Crip Camp has been a game-changer in documentary cinema, as an authentically disabled-led, inclusive and accessible production, and as a piece of storytelling that lifts up and celebrates a huge community of people longing to see ourselves represented. The filmmakers brought all their expertise, creativity and heart to creating processes and outcomes that really centred disabled perspectives and experiences, and I think as filmmakers we all benefit from learning from the journeys that other artists have taken, and applying that wisdom to our own practice. Doc Society and Netflix also really value the potential of a case study to empower the film community, so they were passionate about the Toolkit centring Crip Camp as a resource. We’re aware that there is much to do in the wider industry to ensure that films like this aren't just a one-off, and that D/deaf and disabled voices are encouraged, funded and championed going forward, so capturing Crip Camp’s approach was timely and crucial. As Jim LeBrecht, co-director of Crip Camp says: “I think we are all looking for this day in which people with disabilities are in films not because of their disability but because we are a part of society, and part of the fabric of life. That's the world I'm really shooting for us to see.”

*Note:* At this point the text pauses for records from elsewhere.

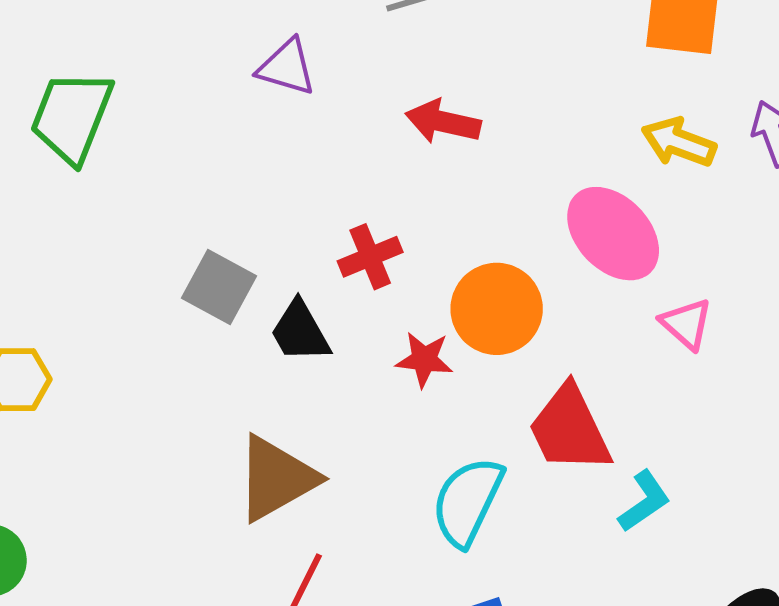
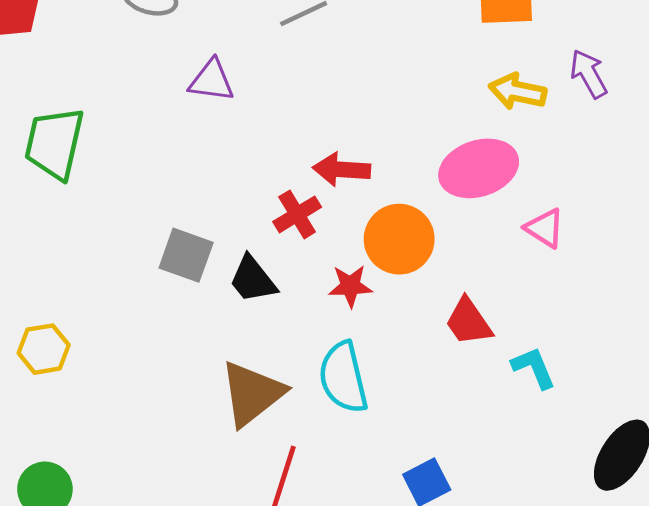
red arrow: (443, 122) -> (342, 169), moved
pink ellipse: (613, 234) -> (479, 168), turned -56
red trapezoid: (570, 429) -> (469, 322), size x0.7
cyan semicircle: (467, 501) -> (343, 377), moved, turned -30
cyan L-shape: (644, 501) -> (534, 368), turned -69

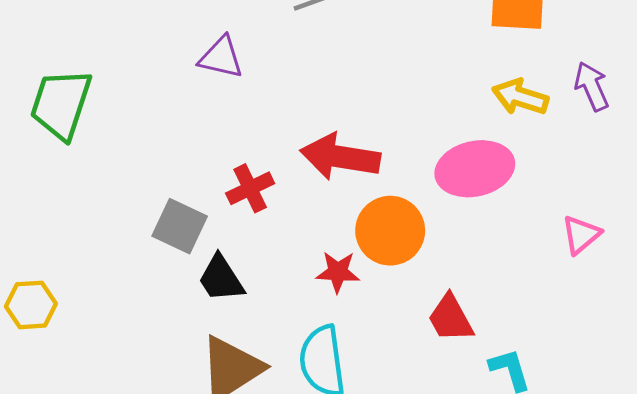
red arrow: (342, 169) -> (340, 157), size x1.4
red cross: (297, 214) -> (250, 188), moved
pink triangle: (545, 228) -> (581, 235), moved, turned 42
black trapezoid: (253, 279) -> (221, 279), moved

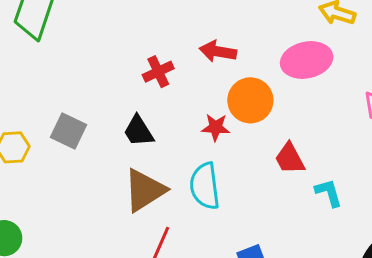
red arrow: (340, 157) -> (218, 51), size x0.7
gray square: (180, 226) -> (68, 131), moved

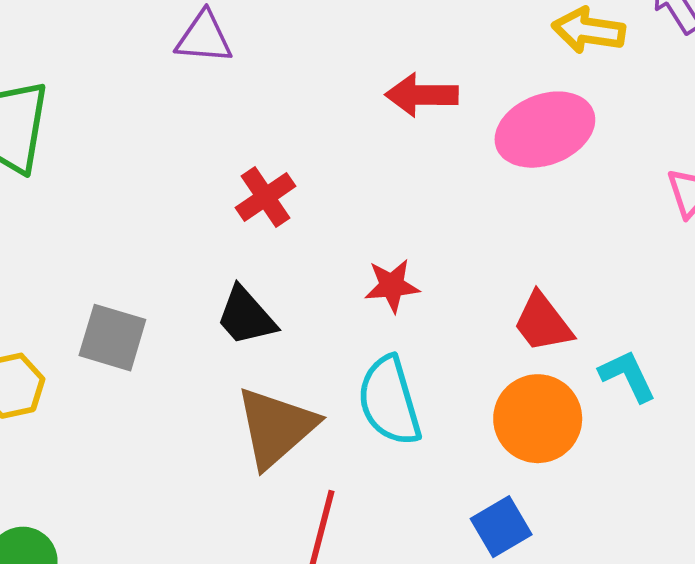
red arrow: (218, 51) -> (422, 95), moved
orange circle: (250, 100) -> (538, 419), moved

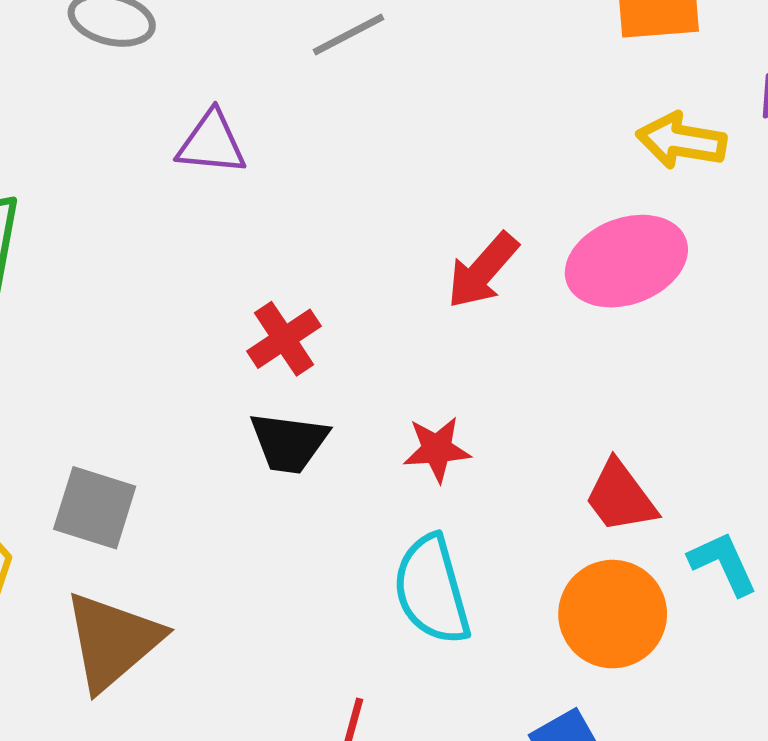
red arrow: (422, 95) -> (483, 271), moved, turned -50
black trapezoid: (246, 316) -> (289, 443), moved, turned -42
brown triangle: (276, 427) -> (112, 641), moved

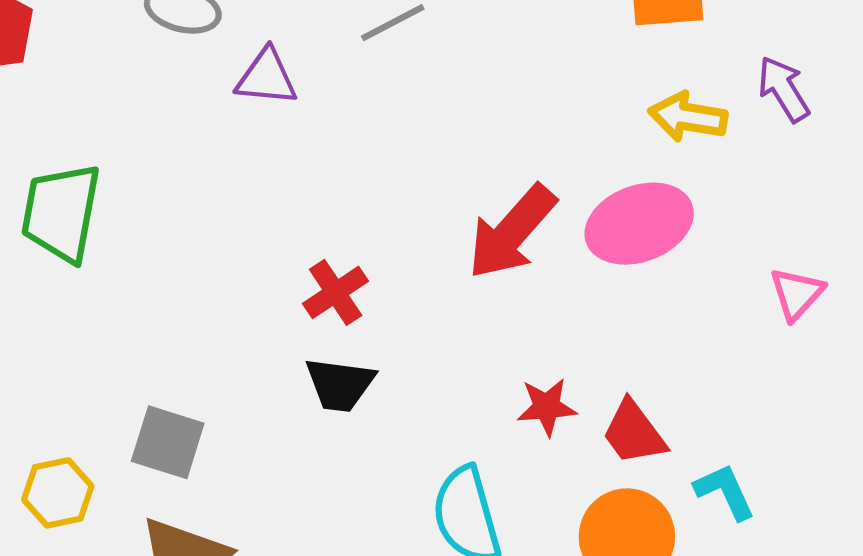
purple triangle: (211, 143) -> (266, 77), moved
red arrow: (483, 271) -> (512, 232), size x1.4
red star: (437, 449) -> (547, 407), moved

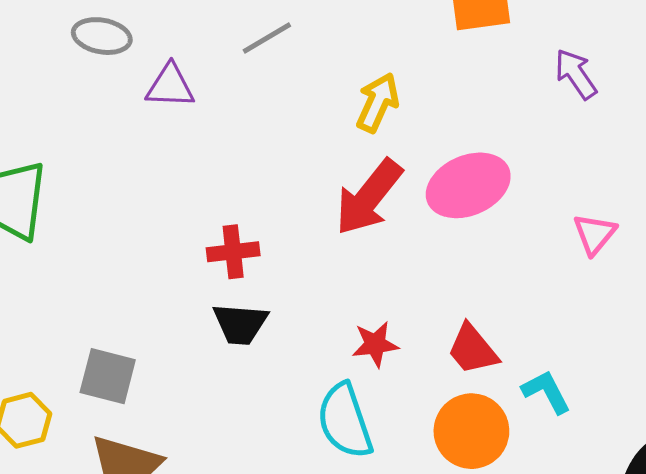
yellow arrow: (688, 117) -> (378, 103), moved, turned 108
red cross: (336, 292) -> (233, 252), turned 30
red star: (547, 407) -> (375, 344), moved

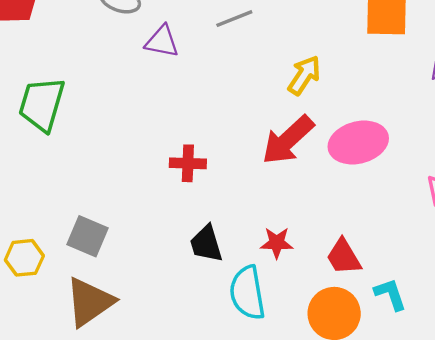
black trapezoid: (240, 324) -> (206, 244), moved, turned 60

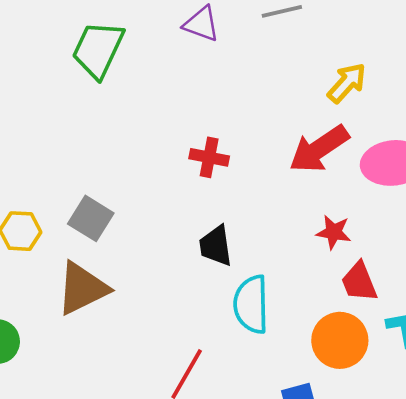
green trapezoid: (42, 104) -> (98, 50), moved
red star: (277, 243) -> (334, 232), moved

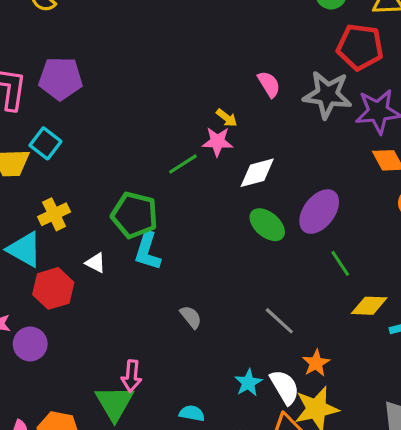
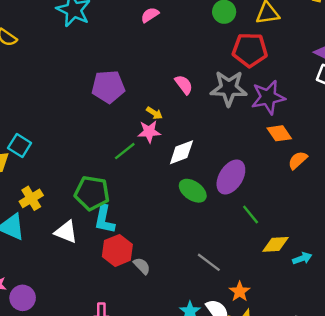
purple pentagon: (61, 79) -> (108, 87), moved
white triangle: (96, 263) -> (66, 232), size x1.5
red hexagon: (53, 288) -> (117, 250), moved

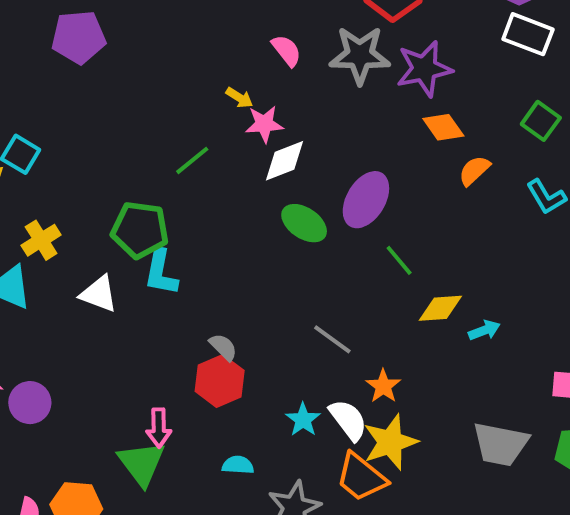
purple pentagon: (108, 87) -> (79, 37), moved
pink star: (149, 132) -> (264, 124), moved
red hexagon: (117, 250) -> (220, 381), moved

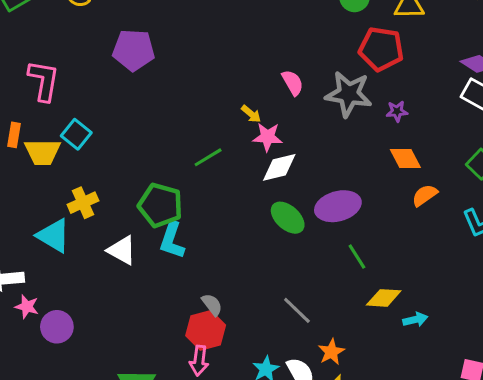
purple star: (424, 69) -> (397, 111), size x0.5
purple ellipse: (366, 200) -> (338, 206), turned 36
pink arrow: (159, 428) -> (199, 361), moved

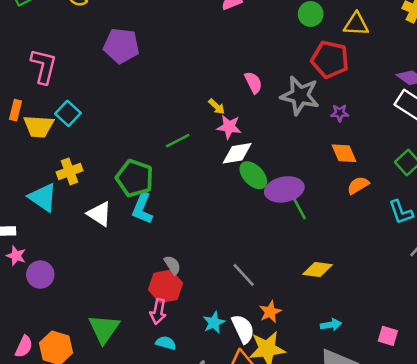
green ellipse: (288, 218) -> (253, 175), moved
green line: (357, 257) -> (299, 209), moved
cyan arrow: (415, 320) -> (331, 325), moved

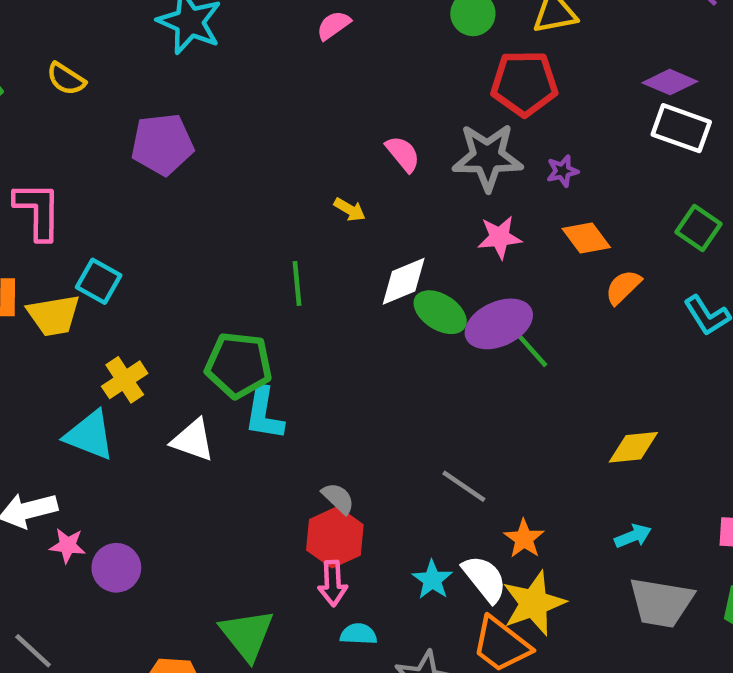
pink star: (229, 127) -> (500, 237), moved
green line: (178, 141) -> (297, 283), turned -55
yellow diamond: (318, 269) -> (633, 447), moved

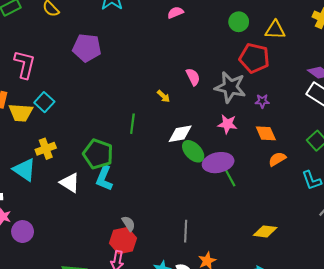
gray line: (464, 486) -> (186, 231), turned 45

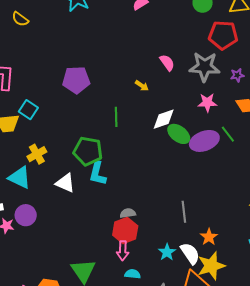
purple pentagon: (87, 48) -> (76, 80), moved
green line: (230, 178) -> (228, 134), moved
gray semicircle: (128, 224) -> (128, 213), turned -56
purple circle: (23, 232) -> (26, 215), moved

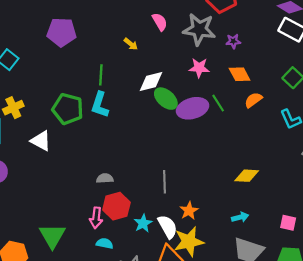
cyan L-shape: (98, 173) -> (100, 105), moved
red hexagon: (125, 230) -> (116, 206), moved

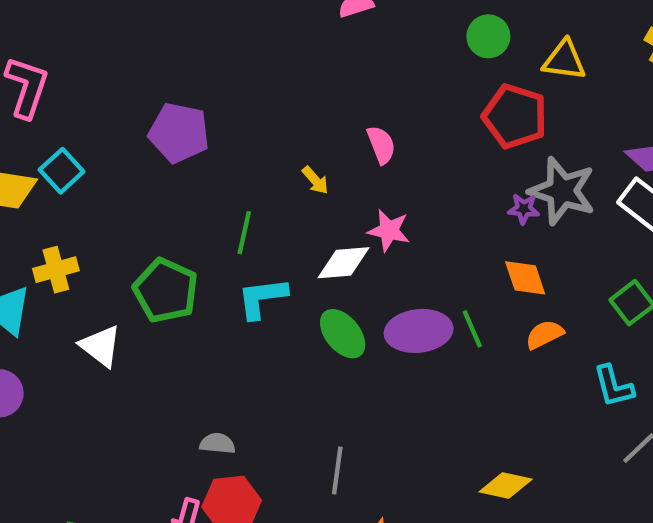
gray star: (199, 29) -> (562, 191), moved
pink star: (199, 68) -> (389, 230), moved
green ellipse: (166, 99) -> (343, 334), moved
cyan L-shape: (100, 105) -> (262, 298), moved, turned 55

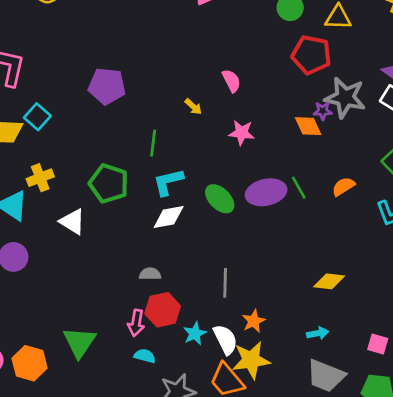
white diamond: (343, 263) -> (169, 217), moved
orange diamond: (525, 278) -> (308, 126), moved

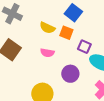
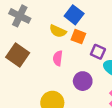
blue square: (73, 13) -> (74, 15), moved
pink semicircle: (47, 53) -> (58, 58), turned 88

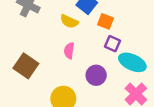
orange square: (78, 37) -> (105, 21), moved
brown square: (18, 55) -> (26, 66), moved

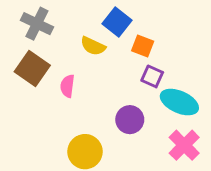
pink semicircle: (69, 51) -> (67, 86), moved
brown square: (26, 66) -> (32, 68), moved

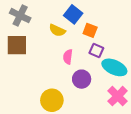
brown square: (32, 68) -> (17, 45), turned -35
pink semicircle: (67, 86) -> (68, 57), moved

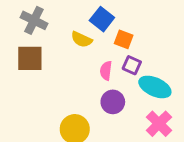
pink semicircle: (68, 57) -> (106, 71), moved

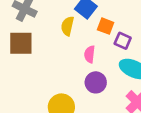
yellow semicircle: (82, 39) -> (68, 26), turned 78
purple square: (132, 65) -> (123, 41), moved

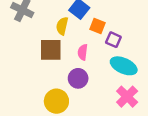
brown square: (21, 43) -> (51, 50), moved
purple circle: (96, 82) -> (78, 78), moved

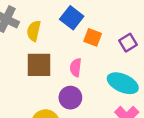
yellow semicircle: (62, 26) -> (34, 31), moved
purple square: (113, 40) -> (128, 43), moved, turned 35

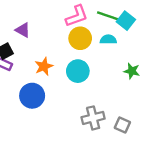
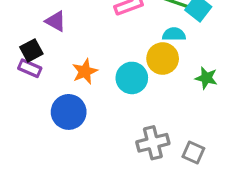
yellow circle: (80, 38) -> (163, 59), moved

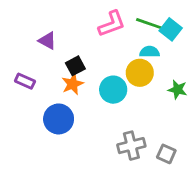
black square: (31, 50) -> (75, 66), moved

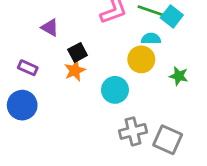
cyan circle: (113, 90) -> (115, 90), moved
blue circle: (59, 119) -> (22, 105), moved
gray square: (166, 154) -> (168, 140), size x1.5

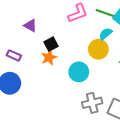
cyan semicircle: (151, 39) -> (106, 34), turned -40

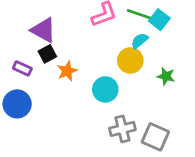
purple triangle: (30, 26) -> (43, 30), size x1.5
black square: (51, 44) -> (47, 54), moved

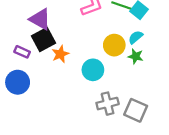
cyan semicircle: (140, 41) -> (136, 37), moved
black square: (47, 54) -> (43, 39), size x1.5
green star: (166, 76) -> (136, 56), moved

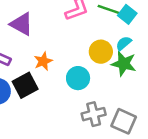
black square: (43, 39) -> (25, 85), moved
green star: (136, 56) -> (124, 64), size x1.5

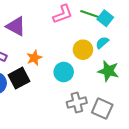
green star: (124, 64) -> (108, 71), moved

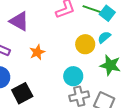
cyan circle: (64, 72) -> (73, 76), moved
black square: (19, 78) -> (22, 93), moved

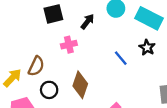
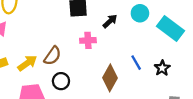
black star: (147, 48) -> (162, 68), moved
brown diamond: (80, 85) -> (110, 78), moved

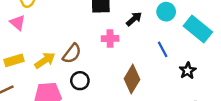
blue line: (136, 63) -> (163, 49), moved

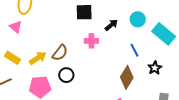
yellow rectangle: (14, 60) -> (12, 58), turned 49
brown diamond: (132, 79) -> (127, 77), moved

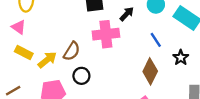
pink cross: (91, 41) -> (106, 34), size x1.6
yellow rectangle: (12, 58) -> (24, 53), moved

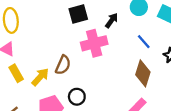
yellow rectangle: (24, 53) -> (16, 73), turned 42
black circle: (81, 76) -> (77, 97), moved

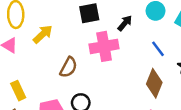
yellow rectangle: (16, 73) -> (18, 91), moved
yellow arrow: (40, 77) -> (43, 34), moved

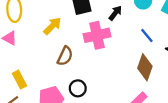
yellow arrow: (43, 34) -> (52, 26), moved

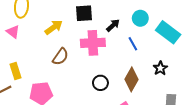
blue line: (147, 35) -> (133, 44), moved
black circle: (78, 88) -> (100, 83), moved

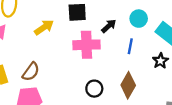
blue line: (133, 44) -> (130, 46), turned 40
brown semicircle: (60, 57) -> (31, 72), moved
black star: (160, 68) -> (160, 61), moved

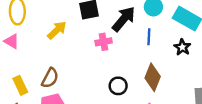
black arrow: (109, 26) -> (124, 19), size x1.6
pink cross: (87, 45) -> (104, 42), size x0.6

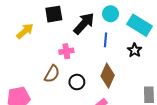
pink cross: (104, 42) -> (66, 51), moved
brown semicircle: (50, 78) -> (52, 74), moved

In what ways is technology favouring inclusion and diversity?
I would say that technology can be part of inclusion and equity — TikTok creators' use of captions, and Zoom's recent (and belated) addition of good-quality auto-captions, are good examples — but ultimately inclusion and equity are always led by people and creativity. For example, auto captions for a film might just about convey the basics of what's being said, but high quality captions by a talented storyteller will expand the film's tone, style, sound and dialogue into layers of meaning and art that only humans can do. You can check out Christine Sun Kim's and Raymond Antrobus' work for more on this. As we highlighted in the BFI's recent Press Reset campaign, the film industry became inaccessible for most people during the pandemic, but it had always been inaccessible for D/deaf and disabled people, and now that we're re-building the industry, we must not build back the same barriers. That isn't just about technology, but mindset, and interrogating and rejecting ableism. Exclusion isn't created by accident; it's the sum of a million intentional decisions about who is considered valuable, and worthy of a voice, a salary and a place in culture. So, while there are useful technologies to assist us in inclusion and equity, I think that human courage, creativity and collaboration are the most important things.